The famous Floyd’s loop detection algorithm use a faster pointer and slower pointer to detect the circle. Once the two pointers meet, a circle is detected. We then follow the following 3 steps to find the first node in the linked list:
1. If a loop is found, initialize slow pointer to head, let fast pointer be at its position.
2. Move both slow and fast pointers one node at a time.
3. The point at which they meet is the start of the loop.
Given n is the length of the circle.
m is the distance from head to the first node of the circle.
k is the distance from the first node of the circle to the point where slow and fast pointer first meet.
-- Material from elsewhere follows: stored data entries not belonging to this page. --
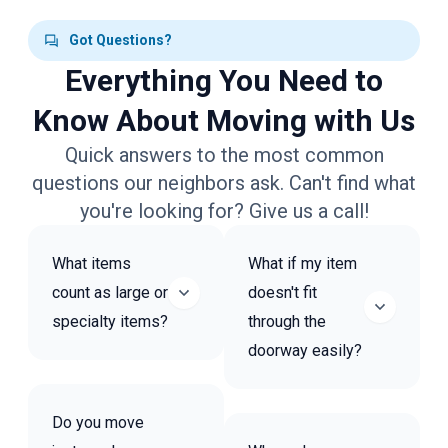
Got Questions?
Everything You Need to
Know About Moving with Us
Quick answers to the most common
questions our neighbors ask. Can't find what
you're looking for? Give us a call!
What items
What if my item
count as large or
doesn't fit
specialty items?
through the
doorway easily?
Do you move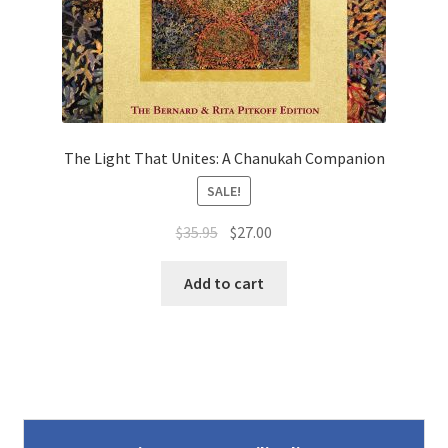
The Light That Unites: A Chanukah Companion
SALE!
Original
Current
$
35.95
$
27.00
price
price
was:
is:
Add to cart
$35.95.
$27.00.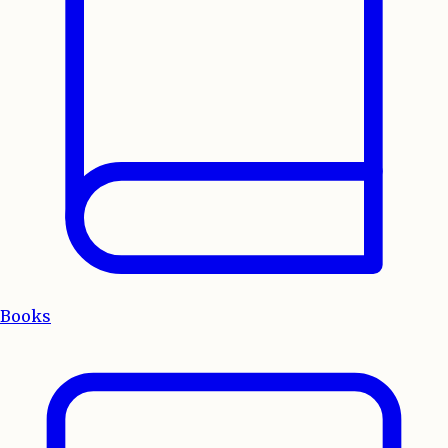
Books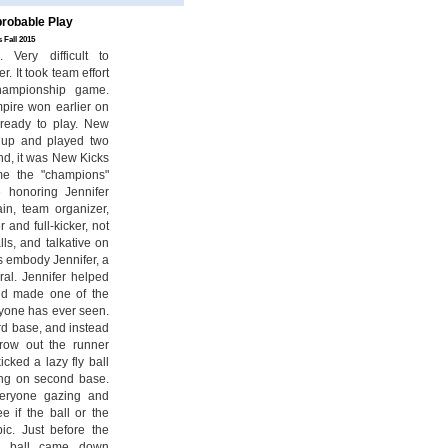
robable Play
 Fall 2015
Very difficult to
. It took team effort
hampionship game.
mpire won earlier on
ready to play. New
 up and played two
nd, it was New Kicks
me the "champions"
 honoring Jennifer
in, team organizer,
 and full-kicker, not
lls, and talkative on
ns embody Jennifer, a
ral. Jennifer helped
d made one of the
nyone has ever seen.
ird base, and instead
hrow out the runner
cked a lazy fly ball
ing on second base.
veryone gazing and
e if the ball or the
pic. Just before the
he ball came down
(m + n*x + k) = 2*(m + n*y + k)
Note that before meeting the point shown above, fast
was moving at twice speed.
x --> Number of complete cyclic rounds made by
fast pointer before they meet first time
y --> Number of complete cyclic rounds made by
slow pointer before they meet first time
From above equation, we can conclude below
m + k = (x-2y)*n
Which means m+k is a multiple of n.
So if we start moving both pointers again at same speed such that one pointer (say slow) begins from head node of linked list and other pointer (say fast) begins from meeting point. When slow pointer reaches beginning of loop (has made m steps), fast pointer would have made also moved m steps as they are now moving same pace. Since m+k is a multiple of n and fast starts from k, they would meet at the beginning. Can they meet before also? No because slow pointer enters the cycle first time after m steps.